— ASSIGNED TASK —
Among the entries below, how many lines have the word "دارید"? Answer only with the number.

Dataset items
=====
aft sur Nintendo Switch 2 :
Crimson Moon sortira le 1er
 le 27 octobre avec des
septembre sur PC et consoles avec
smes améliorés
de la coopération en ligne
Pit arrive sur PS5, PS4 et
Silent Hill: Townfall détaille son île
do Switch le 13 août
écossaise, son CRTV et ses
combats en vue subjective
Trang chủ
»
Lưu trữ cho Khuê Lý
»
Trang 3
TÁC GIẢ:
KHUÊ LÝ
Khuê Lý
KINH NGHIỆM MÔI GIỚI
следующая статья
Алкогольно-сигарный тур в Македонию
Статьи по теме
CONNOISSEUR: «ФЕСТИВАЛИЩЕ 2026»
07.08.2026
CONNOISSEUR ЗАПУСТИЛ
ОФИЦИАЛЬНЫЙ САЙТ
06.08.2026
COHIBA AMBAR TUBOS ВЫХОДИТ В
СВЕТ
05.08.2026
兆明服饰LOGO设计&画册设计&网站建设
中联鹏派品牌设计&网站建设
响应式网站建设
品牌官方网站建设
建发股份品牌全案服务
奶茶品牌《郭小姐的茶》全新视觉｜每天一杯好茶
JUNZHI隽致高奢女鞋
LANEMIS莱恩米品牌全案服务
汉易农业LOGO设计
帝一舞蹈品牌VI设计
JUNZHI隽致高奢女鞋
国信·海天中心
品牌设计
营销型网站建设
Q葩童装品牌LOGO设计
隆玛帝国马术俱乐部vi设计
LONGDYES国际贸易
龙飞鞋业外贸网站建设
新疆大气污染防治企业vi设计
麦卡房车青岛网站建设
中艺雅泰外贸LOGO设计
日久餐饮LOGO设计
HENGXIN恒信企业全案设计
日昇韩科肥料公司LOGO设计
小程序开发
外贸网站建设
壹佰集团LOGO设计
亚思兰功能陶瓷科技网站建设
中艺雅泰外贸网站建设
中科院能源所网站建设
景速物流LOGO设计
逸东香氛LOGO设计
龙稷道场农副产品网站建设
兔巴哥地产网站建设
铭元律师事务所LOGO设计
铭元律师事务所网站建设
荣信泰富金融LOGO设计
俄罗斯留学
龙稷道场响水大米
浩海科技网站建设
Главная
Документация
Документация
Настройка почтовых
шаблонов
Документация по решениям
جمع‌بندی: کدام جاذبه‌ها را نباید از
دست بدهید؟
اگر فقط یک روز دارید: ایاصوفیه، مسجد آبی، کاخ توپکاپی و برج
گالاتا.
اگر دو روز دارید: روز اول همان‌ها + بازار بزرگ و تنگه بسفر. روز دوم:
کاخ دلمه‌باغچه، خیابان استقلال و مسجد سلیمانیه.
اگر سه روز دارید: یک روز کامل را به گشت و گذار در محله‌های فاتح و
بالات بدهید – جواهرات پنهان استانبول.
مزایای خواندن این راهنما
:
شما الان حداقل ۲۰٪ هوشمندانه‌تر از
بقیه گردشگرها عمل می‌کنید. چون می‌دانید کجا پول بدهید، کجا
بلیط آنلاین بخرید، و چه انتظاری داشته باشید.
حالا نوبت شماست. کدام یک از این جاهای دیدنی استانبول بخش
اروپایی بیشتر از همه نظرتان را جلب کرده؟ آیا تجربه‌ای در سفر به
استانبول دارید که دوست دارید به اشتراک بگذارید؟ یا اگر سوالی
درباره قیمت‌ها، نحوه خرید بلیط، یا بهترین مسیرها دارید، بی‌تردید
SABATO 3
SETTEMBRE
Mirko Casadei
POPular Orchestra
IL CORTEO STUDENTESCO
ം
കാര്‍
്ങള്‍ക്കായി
=====
— WRITTEN RESPONSE —
5